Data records
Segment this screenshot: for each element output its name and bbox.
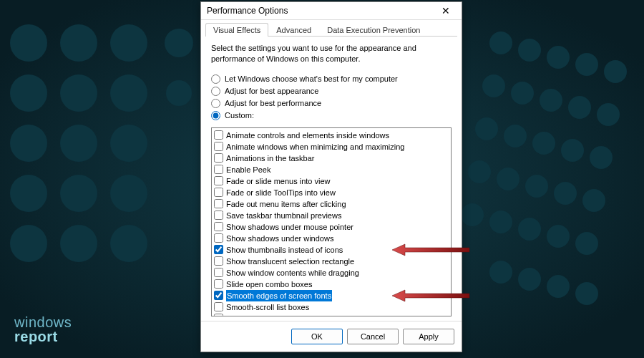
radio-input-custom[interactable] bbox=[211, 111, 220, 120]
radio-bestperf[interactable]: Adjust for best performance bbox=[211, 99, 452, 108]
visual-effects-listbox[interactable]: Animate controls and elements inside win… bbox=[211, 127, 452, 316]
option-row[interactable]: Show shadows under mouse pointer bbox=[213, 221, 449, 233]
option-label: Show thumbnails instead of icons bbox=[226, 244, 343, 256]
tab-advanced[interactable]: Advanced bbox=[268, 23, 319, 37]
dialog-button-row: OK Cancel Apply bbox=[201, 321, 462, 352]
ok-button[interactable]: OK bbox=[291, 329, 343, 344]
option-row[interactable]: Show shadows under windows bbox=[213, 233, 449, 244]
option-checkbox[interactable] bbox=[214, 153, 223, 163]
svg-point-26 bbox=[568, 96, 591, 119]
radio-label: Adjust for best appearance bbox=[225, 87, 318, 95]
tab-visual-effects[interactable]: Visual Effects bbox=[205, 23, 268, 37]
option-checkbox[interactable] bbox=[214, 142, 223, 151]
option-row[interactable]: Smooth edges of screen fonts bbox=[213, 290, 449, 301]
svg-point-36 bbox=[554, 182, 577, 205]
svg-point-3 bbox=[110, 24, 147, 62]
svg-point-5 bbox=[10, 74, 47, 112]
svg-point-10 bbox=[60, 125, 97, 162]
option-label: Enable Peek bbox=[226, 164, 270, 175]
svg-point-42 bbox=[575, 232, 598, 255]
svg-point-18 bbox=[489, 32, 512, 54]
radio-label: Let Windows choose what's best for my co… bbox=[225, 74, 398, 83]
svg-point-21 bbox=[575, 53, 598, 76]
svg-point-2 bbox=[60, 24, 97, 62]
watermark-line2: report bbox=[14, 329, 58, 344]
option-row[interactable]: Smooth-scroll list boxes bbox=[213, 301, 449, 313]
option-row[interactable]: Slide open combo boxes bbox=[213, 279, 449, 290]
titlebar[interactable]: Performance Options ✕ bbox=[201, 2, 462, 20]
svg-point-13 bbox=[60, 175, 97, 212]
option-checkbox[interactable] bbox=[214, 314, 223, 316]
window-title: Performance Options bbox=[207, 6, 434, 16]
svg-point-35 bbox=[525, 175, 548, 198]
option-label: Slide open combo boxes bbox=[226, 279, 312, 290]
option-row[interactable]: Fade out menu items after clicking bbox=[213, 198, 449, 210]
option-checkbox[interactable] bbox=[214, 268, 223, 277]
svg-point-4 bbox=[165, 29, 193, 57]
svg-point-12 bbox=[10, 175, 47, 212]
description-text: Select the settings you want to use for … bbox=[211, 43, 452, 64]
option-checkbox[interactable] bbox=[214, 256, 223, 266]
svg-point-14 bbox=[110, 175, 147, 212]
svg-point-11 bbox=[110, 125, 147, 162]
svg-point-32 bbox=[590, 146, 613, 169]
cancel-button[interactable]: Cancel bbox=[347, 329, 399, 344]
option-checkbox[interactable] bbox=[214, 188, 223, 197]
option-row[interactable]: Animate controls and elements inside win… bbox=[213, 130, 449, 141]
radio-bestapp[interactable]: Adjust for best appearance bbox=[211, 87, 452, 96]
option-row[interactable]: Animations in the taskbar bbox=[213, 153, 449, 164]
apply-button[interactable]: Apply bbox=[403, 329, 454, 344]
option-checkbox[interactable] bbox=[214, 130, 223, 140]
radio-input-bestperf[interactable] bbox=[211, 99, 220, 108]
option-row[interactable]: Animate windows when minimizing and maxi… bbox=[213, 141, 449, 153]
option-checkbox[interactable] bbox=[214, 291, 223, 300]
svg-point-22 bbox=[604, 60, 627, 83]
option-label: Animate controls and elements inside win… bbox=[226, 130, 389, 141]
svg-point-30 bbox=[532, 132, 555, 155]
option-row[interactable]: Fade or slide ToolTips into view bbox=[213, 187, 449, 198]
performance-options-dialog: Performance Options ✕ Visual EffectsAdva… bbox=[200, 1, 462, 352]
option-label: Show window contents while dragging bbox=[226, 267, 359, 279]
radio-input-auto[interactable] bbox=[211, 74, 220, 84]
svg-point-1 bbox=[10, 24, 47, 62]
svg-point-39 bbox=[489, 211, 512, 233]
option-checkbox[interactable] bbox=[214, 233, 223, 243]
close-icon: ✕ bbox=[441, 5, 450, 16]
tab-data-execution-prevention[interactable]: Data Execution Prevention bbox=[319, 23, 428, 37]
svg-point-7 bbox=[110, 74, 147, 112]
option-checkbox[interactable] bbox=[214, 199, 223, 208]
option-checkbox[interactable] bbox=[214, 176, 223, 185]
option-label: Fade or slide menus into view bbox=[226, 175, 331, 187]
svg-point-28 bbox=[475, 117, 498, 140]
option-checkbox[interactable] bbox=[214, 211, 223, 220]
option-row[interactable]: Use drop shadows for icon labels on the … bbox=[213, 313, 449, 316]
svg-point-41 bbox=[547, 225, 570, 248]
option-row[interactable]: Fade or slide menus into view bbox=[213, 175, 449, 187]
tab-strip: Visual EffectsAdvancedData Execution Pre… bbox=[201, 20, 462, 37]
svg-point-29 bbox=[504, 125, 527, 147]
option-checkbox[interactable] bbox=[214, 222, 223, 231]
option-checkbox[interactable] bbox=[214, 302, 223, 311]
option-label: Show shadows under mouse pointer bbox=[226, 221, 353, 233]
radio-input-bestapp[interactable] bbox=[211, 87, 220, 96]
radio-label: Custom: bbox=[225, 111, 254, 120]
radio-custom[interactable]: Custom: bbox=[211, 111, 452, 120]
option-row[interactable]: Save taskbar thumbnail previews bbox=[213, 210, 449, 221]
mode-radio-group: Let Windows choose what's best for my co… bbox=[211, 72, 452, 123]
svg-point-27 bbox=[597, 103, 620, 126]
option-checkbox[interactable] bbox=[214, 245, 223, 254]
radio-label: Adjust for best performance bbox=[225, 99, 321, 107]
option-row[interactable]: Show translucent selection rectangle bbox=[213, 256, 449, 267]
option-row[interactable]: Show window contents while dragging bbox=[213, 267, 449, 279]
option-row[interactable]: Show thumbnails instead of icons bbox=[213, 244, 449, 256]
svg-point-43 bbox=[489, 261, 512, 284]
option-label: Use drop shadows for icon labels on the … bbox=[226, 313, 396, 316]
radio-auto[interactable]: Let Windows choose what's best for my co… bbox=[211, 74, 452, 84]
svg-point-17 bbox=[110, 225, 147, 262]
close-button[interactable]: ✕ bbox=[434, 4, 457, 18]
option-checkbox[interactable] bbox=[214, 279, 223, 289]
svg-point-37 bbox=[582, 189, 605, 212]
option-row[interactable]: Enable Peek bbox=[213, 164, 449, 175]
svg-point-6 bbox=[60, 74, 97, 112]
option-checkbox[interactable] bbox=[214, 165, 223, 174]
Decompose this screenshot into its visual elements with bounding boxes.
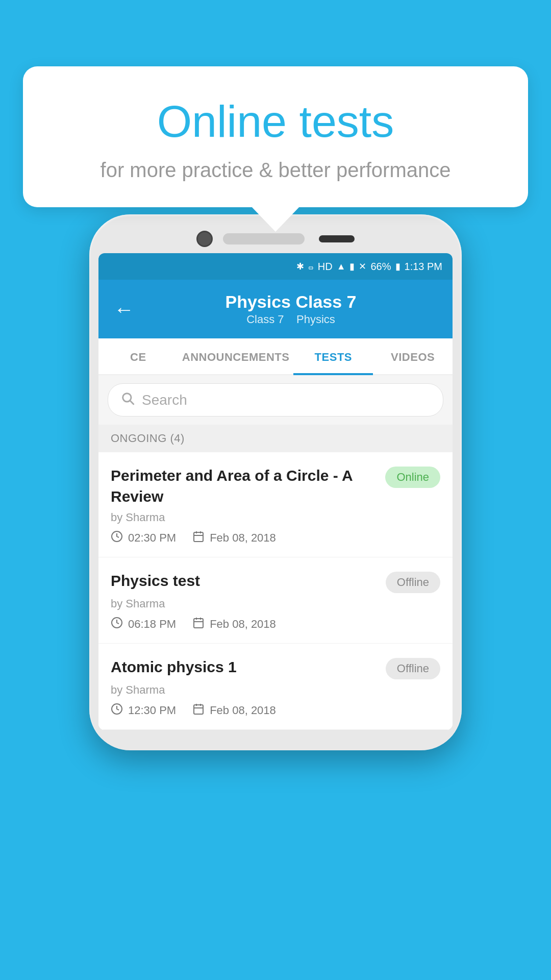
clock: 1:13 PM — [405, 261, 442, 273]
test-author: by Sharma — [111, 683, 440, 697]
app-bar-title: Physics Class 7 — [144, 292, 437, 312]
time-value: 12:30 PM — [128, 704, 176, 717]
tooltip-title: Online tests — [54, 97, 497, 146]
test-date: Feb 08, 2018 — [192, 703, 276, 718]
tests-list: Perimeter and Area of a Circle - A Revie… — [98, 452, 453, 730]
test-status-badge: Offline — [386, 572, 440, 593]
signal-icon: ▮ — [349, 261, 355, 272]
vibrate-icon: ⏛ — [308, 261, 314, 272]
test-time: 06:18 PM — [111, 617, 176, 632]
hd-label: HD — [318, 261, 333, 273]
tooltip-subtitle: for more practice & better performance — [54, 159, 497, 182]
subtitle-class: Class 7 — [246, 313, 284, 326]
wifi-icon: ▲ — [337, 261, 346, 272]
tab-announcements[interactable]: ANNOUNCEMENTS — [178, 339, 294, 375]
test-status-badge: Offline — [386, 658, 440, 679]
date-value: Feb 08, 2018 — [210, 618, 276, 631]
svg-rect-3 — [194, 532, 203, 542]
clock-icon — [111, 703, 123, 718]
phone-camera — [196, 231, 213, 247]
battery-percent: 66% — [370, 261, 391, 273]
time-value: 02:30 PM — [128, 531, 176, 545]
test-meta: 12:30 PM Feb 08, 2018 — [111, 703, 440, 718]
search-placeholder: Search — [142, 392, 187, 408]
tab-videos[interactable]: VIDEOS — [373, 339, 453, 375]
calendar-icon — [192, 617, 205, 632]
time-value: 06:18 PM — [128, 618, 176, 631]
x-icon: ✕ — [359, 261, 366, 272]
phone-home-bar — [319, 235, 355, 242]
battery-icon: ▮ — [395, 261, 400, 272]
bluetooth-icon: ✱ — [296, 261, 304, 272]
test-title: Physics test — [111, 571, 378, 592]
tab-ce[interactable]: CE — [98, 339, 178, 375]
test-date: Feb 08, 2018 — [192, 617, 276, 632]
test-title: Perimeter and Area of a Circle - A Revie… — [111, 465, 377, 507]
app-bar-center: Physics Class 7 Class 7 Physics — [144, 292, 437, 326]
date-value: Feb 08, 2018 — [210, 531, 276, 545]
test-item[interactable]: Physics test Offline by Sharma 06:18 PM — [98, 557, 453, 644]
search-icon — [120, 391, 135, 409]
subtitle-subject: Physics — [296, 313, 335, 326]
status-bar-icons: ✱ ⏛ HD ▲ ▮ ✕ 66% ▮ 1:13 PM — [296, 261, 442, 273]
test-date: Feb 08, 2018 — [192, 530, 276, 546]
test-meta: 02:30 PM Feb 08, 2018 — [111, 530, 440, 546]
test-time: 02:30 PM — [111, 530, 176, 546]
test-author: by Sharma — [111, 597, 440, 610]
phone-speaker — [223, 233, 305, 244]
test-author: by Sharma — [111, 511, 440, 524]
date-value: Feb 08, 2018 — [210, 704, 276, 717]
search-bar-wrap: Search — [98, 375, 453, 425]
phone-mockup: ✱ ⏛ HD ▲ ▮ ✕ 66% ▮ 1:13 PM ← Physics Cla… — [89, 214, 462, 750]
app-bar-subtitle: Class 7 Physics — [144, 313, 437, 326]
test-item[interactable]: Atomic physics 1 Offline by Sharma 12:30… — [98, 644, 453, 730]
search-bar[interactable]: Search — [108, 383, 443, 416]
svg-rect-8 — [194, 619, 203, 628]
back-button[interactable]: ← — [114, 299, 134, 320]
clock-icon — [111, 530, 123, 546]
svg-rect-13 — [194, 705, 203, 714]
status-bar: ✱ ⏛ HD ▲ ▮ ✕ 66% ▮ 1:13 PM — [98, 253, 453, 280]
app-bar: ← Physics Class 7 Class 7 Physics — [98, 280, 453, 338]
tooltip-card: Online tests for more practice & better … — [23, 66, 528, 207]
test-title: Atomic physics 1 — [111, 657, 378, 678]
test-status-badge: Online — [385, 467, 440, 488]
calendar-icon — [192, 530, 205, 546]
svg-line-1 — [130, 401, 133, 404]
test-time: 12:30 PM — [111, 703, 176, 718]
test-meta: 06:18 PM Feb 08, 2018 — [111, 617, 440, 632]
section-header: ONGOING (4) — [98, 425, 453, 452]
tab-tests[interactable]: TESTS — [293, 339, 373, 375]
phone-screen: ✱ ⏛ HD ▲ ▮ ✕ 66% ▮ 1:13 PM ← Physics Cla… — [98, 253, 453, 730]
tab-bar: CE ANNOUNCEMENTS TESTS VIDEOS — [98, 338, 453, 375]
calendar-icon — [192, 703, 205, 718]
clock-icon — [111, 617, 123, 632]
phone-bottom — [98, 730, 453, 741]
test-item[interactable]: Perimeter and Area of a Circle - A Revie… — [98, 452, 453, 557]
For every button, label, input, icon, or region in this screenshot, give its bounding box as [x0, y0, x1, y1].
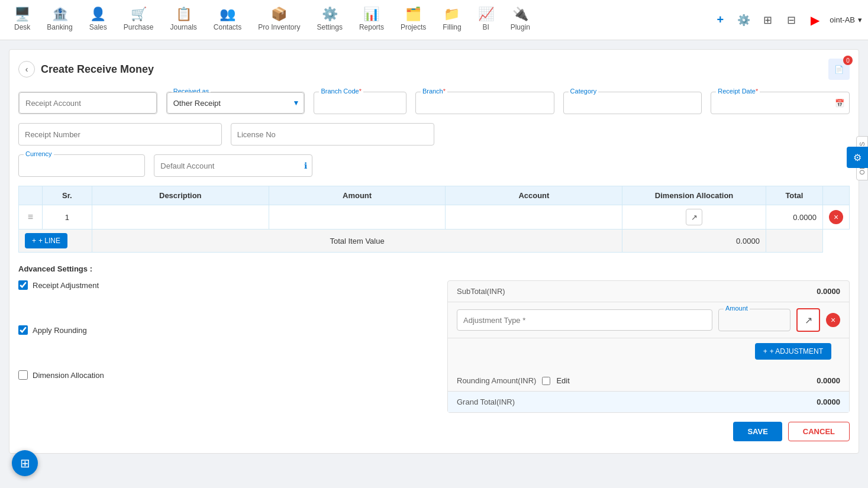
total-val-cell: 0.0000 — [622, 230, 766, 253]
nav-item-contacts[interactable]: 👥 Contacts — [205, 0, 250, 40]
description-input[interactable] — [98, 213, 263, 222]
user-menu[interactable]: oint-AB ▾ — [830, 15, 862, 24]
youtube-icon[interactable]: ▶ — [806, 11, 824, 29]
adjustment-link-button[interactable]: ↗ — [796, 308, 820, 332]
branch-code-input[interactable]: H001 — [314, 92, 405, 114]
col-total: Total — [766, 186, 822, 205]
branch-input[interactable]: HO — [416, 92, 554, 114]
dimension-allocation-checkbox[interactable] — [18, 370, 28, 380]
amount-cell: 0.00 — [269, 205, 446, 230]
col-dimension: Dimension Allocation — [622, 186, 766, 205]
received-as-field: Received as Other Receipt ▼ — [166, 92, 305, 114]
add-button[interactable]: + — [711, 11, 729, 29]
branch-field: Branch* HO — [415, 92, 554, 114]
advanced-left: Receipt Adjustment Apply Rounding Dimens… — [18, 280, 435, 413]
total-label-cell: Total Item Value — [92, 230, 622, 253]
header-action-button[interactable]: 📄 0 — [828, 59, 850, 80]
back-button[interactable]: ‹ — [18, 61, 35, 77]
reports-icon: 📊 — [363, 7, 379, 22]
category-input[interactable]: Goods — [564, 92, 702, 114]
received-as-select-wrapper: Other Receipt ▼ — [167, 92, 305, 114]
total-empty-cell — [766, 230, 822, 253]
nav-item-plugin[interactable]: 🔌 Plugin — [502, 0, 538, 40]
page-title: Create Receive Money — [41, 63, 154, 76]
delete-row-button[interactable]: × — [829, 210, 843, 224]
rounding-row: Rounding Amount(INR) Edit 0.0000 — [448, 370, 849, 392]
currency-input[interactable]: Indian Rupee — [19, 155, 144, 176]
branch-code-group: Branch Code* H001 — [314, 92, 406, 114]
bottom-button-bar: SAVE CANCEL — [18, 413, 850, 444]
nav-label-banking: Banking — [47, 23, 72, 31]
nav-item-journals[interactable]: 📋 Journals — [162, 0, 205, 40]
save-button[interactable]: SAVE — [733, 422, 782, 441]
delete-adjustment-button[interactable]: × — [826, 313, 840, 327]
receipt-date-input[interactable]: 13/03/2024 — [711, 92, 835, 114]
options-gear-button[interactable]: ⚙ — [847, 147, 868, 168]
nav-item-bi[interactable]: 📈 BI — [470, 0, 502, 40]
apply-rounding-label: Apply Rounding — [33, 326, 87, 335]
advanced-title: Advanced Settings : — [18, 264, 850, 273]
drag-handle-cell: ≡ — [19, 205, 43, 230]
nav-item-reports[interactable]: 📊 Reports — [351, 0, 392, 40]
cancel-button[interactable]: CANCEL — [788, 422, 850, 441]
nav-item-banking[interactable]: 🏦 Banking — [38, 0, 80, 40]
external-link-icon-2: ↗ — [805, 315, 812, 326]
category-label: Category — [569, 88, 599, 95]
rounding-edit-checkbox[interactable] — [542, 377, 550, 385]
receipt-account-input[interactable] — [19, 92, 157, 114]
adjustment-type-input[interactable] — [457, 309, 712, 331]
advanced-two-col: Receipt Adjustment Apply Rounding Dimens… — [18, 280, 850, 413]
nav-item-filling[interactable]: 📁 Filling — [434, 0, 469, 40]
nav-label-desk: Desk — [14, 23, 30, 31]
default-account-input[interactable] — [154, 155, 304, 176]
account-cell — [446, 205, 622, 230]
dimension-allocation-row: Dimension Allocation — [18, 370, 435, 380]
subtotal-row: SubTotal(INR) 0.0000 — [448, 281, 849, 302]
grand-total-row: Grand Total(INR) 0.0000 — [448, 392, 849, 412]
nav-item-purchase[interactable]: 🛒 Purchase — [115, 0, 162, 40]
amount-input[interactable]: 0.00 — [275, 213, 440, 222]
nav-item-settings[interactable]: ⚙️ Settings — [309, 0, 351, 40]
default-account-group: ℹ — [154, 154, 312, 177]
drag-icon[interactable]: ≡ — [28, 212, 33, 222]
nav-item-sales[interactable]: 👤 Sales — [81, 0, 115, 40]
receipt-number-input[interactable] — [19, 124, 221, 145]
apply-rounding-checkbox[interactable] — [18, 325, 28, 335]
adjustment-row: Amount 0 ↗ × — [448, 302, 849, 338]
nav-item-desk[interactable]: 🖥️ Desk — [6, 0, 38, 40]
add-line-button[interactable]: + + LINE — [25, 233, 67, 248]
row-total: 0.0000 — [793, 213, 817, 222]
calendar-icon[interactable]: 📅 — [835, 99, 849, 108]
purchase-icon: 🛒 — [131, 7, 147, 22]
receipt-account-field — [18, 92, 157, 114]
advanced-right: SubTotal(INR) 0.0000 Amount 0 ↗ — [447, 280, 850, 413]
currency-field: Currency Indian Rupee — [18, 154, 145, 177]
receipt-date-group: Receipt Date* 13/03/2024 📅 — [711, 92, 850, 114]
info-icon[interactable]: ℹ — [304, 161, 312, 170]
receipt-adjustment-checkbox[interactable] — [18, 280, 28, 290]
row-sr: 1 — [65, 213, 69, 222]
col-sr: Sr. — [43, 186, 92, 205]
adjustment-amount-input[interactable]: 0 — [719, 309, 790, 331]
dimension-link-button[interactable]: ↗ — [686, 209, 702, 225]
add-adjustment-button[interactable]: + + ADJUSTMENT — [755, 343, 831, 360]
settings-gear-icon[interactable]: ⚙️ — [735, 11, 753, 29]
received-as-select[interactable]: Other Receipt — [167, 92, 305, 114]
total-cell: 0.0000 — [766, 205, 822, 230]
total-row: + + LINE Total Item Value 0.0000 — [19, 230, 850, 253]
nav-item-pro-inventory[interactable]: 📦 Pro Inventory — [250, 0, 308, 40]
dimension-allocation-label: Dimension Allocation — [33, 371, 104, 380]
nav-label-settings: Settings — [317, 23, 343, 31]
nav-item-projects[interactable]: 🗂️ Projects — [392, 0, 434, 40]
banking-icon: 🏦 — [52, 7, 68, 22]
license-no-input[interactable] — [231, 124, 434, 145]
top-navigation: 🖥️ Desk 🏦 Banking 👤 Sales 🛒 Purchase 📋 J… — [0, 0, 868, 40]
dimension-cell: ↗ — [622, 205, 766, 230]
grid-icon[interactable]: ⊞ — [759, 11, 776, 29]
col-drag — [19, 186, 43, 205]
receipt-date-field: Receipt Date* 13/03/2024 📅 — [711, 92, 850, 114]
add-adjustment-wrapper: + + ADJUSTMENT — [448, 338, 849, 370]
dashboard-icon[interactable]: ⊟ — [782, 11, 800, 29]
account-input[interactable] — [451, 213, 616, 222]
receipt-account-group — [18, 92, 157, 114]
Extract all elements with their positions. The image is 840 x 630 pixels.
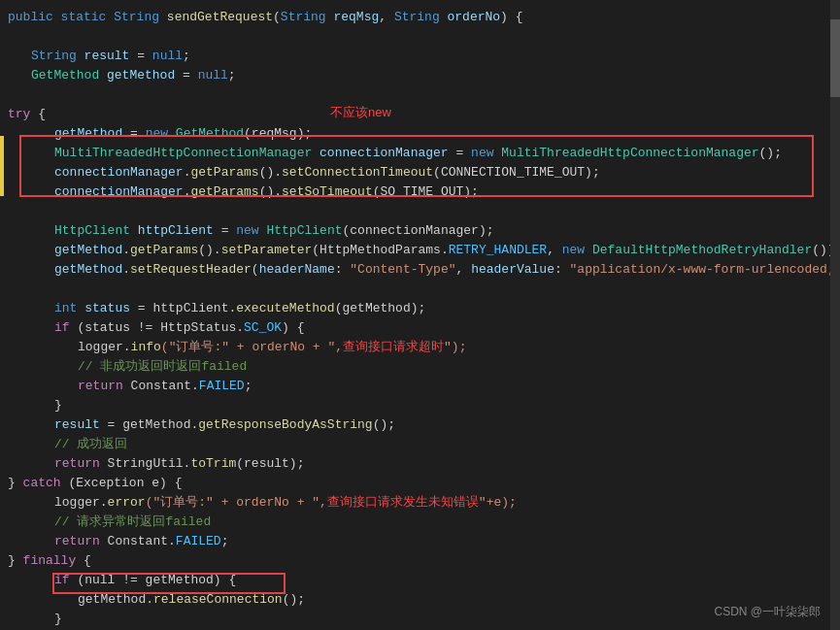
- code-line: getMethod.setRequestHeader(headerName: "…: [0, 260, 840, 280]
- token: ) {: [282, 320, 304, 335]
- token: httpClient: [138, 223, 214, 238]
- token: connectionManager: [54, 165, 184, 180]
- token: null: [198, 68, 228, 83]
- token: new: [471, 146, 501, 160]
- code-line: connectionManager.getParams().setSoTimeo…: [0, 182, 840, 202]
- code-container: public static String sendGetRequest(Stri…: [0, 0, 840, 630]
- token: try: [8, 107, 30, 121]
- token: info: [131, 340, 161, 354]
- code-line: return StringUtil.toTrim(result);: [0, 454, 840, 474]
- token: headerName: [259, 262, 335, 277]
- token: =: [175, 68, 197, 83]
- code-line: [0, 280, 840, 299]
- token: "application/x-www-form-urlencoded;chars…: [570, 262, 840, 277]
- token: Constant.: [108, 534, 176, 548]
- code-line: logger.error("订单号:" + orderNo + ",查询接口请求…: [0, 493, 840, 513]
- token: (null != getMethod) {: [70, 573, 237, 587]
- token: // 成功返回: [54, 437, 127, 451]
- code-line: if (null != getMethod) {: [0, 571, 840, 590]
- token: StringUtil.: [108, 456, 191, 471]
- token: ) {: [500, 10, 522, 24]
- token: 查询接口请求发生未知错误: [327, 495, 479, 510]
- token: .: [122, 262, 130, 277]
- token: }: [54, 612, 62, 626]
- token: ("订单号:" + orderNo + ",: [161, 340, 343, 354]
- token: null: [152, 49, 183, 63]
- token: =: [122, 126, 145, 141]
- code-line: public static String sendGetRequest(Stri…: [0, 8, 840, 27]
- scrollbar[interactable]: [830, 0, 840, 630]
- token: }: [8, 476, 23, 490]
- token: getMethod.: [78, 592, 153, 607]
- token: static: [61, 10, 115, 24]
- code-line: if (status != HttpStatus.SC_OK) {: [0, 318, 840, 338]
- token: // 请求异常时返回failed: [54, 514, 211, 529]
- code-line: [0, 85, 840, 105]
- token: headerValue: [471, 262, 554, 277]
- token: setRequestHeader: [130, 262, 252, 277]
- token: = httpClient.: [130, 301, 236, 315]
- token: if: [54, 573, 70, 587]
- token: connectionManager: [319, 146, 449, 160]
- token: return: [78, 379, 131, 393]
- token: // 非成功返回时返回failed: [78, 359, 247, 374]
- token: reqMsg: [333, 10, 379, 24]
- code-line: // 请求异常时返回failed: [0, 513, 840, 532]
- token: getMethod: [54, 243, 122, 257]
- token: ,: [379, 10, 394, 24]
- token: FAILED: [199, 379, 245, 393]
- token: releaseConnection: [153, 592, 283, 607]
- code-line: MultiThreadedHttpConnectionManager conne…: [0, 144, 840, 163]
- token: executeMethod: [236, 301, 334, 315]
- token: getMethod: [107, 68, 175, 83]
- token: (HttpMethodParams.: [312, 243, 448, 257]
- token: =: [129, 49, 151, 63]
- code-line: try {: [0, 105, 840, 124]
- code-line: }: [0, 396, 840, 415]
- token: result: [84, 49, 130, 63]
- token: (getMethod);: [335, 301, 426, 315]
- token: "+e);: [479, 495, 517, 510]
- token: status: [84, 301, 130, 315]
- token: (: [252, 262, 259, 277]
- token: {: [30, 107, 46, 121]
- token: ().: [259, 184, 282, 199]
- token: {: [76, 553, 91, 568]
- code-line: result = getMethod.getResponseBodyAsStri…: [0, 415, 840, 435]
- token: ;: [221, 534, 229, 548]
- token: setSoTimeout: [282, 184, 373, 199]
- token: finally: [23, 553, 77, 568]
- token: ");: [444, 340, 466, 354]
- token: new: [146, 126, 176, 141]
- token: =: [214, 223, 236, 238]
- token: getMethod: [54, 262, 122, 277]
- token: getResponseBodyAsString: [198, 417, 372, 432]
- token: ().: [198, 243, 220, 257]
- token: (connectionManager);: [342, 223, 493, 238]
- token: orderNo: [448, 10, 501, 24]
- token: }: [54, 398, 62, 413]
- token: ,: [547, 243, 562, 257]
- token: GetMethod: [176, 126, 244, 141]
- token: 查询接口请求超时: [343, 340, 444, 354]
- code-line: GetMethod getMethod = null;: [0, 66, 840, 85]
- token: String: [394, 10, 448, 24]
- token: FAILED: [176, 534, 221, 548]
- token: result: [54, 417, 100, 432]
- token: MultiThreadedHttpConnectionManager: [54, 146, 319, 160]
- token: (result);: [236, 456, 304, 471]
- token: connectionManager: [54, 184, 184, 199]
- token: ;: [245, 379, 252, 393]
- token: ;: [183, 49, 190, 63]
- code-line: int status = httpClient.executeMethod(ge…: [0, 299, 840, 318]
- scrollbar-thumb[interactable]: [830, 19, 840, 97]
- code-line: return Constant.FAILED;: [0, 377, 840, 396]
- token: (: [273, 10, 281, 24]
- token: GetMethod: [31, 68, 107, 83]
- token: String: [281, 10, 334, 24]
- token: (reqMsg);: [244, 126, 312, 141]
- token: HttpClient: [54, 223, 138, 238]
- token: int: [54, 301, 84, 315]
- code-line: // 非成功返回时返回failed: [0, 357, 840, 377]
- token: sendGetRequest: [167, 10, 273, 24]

Action item> The expected result is a copy of each line in the records where "Circle" appears.

Solution below>
tests-list: Perimeter and Area of a Circle - A Revie… — [98, 452, 453, 730]
test-title: Perimeter and Area of a Circle - A Revie… — [111, 465, 377, 507]
test-item[interactable]: Perimeter and Area of a Circle - A Revie… — [98, 452, 453, 557]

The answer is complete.